:: Activity ::
Here is a listing; work out how many of its lines contain the word "Geschäftsstellen", and state only that number.

:: The data ::
>>>

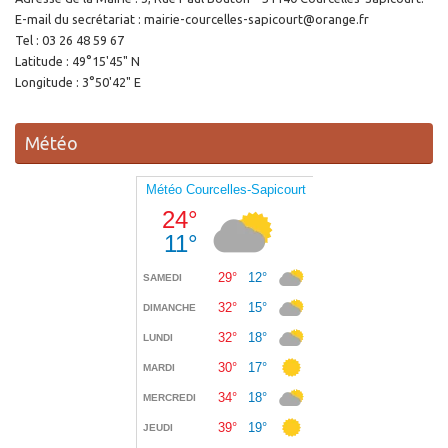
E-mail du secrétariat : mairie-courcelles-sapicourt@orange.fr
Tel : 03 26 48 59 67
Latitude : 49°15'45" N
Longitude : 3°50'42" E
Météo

<<<
>>>

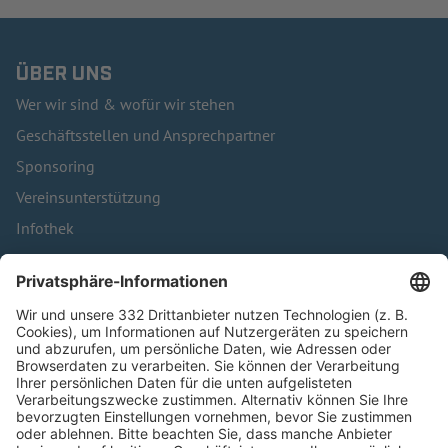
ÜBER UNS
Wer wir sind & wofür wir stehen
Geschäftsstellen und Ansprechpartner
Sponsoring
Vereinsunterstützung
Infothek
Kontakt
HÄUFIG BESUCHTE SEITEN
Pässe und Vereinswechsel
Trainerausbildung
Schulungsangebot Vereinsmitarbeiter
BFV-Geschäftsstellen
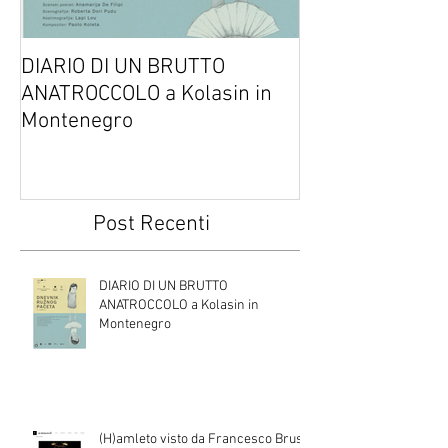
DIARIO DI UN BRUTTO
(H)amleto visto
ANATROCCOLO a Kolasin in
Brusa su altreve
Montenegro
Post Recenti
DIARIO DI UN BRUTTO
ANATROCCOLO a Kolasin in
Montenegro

<<<
>>>

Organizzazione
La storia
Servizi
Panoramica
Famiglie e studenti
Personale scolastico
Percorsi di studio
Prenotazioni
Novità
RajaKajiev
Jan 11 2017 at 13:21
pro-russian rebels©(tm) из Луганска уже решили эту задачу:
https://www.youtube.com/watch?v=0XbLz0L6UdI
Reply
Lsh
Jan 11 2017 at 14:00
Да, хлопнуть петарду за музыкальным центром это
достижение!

<<<

:: Exercise result ::
2